2. The sunk cost fallacy: Building tomorrow's brand with yesterday's rules
When you've spent months, perfecting your visual identity or establishing your editorial voice, pivoting feels like abandoning that investment—even when your audience has moved on. But that’s just what submitting to the ‘sunk cost’ fallacy will yield.
At Thought Bakery, we see this pattern repeatedly when it comes to brand design and editorial strategy:
Marketing teams clinging to formal, corporate language while their audience craves authenticity
Design systems that prioritize legacy guidelines over modern user expectations
Content strategies built for how buyers researched two years ago, not how they search today
The more time teams invest in these directions, the harder it becomes to change course. This "escalation of commitment" explains why B2B creative campaigns often lag behind audience expectations—the brand was too invested in their existing brand guidelines to see it's no longer serving them.

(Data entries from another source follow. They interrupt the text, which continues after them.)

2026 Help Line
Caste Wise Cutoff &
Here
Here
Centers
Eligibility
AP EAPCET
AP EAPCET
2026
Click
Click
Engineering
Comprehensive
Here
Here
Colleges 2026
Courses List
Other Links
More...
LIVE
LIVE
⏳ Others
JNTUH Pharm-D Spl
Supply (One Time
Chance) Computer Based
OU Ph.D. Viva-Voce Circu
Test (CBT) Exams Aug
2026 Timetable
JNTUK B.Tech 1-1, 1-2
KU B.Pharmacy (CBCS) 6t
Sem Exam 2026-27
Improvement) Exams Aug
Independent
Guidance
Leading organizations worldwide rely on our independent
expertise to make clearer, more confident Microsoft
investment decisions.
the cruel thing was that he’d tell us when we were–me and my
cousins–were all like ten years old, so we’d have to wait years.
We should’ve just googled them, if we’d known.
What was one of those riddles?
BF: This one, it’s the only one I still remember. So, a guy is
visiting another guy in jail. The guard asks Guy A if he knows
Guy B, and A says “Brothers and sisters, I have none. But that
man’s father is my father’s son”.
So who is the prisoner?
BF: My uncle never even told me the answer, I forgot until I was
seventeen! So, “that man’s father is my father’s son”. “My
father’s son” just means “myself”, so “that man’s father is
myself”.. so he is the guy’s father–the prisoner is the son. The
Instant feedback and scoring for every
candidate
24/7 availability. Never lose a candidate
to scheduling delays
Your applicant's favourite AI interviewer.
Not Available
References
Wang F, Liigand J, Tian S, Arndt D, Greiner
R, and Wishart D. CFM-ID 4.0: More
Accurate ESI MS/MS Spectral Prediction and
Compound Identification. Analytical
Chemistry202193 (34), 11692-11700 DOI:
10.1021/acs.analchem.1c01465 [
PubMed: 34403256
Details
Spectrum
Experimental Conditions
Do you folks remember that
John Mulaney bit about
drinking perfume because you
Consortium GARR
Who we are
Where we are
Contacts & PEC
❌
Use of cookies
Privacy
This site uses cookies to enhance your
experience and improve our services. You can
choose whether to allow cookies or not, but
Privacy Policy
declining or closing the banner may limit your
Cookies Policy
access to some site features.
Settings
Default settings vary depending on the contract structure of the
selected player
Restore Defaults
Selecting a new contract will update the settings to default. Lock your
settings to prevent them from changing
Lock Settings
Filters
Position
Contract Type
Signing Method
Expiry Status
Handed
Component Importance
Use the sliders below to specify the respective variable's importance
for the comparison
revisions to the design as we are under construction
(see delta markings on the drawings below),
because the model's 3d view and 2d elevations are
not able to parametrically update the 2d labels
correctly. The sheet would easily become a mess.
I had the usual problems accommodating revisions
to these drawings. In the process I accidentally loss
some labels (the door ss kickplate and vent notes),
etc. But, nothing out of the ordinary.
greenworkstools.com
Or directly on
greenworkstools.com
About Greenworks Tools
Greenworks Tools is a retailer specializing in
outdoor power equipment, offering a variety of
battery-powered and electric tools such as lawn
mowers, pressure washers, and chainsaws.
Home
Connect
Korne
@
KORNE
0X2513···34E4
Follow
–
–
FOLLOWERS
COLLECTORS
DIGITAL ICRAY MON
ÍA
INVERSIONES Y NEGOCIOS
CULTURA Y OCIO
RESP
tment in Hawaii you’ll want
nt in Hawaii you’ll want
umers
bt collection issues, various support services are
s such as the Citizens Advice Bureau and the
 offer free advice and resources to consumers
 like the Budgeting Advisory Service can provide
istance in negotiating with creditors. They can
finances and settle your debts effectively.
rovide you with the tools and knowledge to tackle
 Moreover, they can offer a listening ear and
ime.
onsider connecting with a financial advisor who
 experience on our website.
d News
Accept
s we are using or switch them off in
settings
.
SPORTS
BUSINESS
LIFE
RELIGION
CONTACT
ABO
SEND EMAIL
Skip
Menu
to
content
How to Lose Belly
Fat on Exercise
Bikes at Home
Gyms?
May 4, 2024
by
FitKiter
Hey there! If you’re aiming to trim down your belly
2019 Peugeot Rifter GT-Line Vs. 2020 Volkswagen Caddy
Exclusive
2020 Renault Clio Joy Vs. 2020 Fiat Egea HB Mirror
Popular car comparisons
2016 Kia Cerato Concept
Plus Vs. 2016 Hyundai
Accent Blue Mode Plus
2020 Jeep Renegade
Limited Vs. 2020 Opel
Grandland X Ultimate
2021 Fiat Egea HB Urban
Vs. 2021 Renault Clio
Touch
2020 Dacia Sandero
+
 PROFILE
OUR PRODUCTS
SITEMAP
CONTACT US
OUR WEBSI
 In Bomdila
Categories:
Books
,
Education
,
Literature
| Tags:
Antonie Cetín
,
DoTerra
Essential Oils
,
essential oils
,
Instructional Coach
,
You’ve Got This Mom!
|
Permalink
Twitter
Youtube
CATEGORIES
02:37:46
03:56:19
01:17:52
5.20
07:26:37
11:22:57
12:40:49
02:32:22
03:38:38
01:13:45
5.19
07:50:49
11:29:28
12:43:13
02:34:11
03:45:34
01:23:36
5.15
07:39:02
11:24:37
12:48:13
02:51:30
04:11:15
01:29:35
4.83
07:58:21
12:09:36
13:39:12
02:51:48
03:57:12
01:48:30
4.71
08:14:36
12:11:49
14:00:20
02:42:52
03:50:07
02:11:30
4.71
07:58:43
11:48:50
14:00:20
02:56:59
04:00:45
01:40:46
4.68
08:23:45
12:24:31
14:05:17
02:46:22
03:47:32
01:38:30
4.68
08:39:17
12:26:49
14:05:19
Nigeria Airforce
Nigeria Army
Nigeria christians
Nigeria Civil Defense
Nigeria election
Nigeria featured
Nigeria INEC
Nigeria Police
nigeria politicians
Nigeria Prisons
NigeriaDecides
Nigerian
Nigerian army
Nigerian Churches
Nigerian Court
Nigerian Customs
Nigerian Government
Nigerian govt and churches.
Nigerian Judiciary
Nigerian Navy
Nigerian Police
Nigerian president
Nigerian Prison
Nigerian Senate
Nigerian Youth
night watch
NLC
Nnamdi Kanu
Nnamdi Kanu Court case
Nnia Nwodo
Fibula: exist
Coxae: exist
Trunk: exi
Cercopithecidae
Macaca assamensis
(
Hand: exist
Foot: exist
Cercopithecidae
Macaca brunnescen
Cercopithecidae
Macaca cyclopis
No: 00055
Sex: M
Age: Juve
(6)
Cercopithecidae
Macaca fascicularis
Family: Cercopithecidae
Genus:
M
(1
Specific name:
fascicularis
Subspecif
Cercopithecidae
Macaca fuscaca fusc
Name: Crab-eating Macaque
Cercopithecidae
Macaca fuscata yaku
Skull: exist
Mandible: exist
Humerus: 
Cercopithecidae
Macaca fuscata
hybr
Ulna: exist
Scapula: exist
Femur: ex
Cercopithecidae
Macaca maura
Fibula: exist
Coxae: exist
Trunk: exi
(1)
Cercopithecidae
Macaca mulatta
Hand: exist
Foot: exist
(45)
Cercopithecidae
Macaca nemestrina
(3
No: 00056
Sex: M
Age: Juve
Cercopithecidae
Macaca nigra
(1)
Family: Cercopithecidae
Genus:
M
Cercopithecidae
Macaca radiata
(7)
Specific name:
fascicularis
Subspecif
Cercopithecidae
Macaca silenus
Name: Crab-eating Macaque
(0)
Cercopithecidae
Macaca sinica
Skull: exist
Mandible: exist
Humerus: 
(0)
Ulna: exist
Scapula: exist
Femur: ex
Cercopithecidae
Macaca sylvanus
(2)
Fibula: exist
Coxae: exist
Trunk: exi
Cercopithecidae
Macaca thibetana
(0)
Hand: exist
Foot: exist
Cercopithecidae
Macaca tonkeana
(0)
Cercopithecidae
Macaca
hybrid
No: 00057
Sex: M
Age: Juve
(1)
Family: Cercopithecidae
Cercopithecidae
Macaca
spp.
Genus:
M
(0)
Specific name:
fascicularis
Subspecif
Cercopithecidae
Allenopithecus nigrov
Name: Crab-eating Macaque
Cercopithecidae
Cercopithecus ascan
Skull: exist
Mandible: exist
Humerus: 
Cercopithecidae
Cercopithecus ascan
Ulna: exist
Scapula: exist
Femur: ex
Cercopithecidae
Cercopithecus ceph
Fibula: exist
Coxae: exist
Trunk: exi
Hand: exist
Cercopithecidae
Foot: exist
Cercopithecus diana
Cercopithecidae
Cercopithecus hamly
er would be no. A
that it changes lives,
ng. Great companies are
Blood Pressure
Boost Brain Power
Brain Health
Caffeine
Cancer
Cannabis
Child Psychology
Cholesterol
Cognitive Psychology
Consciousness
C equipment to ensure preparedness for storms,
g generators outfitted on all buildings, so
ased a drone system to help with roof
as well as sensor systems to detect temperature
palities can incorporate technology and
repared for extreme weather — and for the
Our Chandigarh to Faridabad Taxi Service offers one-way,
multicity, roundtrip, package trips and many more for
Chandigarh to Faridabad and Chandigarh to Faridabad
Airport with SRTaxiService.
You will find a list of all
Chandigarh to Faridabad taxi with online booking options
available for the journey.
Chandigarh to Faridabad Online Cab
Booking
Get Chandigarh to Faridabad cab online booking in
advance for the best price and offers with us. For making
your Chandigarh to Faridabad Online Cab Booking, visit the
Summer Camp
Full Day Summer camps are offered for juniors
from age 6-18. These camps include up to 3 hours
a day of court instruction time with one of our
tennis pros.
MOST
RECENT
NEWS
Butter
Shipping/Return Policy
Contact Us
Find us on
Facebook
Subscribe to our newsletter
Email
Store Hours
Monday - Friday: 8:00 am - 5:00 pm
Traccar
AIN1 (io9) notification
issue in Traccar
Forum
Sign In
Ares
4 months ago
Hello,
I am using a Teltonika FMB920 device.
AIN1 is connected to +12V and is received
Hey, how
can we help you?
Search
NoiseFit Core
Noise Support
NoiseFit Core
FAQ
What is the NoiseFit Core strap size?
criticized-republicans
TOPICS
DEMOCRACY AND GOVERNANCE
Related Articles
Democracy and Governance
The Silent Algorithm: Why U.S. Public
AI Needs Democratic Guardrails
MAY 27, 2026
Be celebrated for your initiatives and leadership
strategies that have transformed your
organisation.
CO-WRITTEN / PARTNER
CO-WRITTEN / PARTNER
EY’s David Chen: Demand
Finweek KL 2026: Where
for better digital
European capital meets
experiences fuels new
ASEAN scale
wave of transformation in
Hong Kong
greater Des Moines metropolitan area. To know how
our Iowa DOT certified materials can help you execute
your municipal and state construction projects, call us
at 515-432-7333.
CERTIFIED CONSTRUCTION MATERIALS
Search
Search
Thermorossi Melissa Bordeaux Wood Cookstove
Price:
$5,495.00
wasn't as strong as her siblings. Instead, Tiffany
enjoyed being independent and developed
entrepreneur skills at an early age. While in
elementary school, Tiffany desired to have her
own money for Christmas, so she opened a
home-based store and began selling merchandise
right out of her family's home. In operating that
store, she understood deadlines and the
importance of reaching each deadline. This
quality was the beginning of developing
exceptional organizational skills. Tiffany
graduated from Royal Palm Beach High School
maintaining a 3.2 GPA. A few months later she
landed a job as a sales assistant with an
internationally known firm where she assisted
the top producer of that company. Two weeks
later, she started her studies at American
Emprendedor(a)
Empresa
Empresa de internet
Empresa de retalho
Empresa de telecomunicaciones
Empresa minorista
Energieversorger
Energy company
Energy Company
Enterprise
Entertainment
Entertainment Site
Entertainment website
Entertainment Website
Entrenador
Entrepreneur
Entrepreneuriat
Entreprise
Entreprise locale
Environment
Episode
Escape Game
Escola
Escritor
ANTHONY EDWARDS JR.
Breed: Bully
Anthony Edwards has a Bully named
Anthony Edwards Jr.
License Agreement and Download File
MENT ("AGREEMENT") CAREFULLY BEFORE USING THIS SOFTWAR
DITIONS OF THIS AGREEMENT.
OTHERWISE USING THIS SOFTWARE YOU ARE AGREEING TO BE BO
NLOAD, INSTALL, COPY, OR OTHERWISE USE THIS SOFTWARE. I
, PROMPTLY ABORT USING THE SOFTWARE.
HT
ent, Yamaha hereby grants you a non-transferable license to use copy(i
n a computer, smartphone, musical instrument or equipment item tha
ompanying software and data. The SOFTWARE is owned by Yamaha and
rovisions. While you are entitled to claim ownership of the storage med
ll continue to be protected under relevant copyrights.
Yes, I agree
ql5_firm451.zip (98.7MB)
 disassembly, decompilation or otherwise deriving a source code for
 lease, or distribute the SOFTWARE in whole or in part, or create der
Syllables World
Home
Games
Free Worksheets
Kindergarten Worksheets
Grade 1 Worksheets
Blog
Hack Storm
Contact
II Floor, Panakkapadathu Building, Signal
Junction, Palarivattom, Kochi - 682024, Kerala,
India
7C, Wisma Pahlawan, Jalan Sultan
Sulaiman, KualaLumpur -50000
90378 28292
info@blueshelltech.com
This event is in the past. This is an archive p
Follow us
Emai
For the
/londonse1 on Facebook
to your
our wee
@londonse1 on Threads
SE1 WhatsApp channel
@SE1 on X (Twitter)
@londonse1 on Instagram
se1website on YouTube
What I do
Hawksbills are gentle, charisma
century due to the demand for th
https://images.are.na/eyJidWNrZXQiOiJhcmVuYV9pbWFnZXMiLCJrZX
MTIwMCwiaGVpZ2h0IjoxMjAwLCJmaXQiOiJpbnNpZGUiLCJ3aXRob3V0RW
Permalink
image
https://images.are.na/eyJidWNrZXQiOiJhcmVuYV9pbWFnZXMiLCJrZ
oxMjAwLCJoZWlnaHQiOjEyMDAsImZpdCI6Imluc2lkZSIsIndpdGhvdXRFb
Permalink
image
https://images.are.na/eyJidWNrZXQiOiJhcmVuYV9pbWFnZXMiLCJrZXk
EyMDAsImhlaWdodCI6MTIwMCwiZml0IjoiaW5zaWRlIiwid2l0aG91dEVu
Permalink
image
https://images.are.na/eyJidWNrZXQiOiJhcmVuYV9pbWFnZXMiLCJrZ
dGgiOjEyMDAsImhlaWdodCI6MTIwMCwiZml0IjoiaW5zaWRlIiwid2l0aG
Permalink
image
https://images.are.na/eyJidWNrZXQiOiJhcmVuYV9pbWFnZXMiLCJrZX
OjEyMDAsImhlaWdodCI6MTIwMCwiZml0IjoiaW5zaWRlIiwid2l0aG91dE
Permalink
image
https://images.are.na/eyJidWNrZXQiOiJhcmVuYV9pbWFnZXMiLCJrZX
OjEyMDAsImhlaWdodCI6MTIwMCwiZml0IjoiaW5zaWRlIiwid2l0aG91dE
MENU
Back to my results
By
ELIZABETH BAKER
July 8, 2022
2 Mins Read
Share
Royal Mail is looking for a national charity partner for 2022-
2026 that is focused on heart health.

The sunk cost fallacy is pervasive when applied to marketing and sales functions. It creates a cycle where:
Leaders persist with failing projects due to emotional attachment to past efforts.
Decision-makers focus on past investments rather than evaluating current situations objectively.
Fear of losing previous investments prevents adaptation to changing market conditions
Improving the status quo slowly by slowly
Start with 90-day brand sprints focused on one core element: voice, visuals, or channels. Each quarter becomes an opportunity to audit, test, and measure how your brand resonates with today's audience. This isn't about wholesale changes—it's about intentional evolution backed by data.
Build weekly insight loops into your routine. Track how your audience engages with different brand elements, monitor shifts in their communication preferences, and document emerging content patterns. These regular check-ins prevent small disconnects from becoming major gaps between your brand and your audience.
Challenge your assumptions monthly. Take one core brand belief and pressure test it against current data. Maybe your audience no longer responds to formal language, or your traditional visual hierarchy doesn't match how they consume content now. Question everything, especially the "we've always done it this way" thinking that keeps brands stuck in the past.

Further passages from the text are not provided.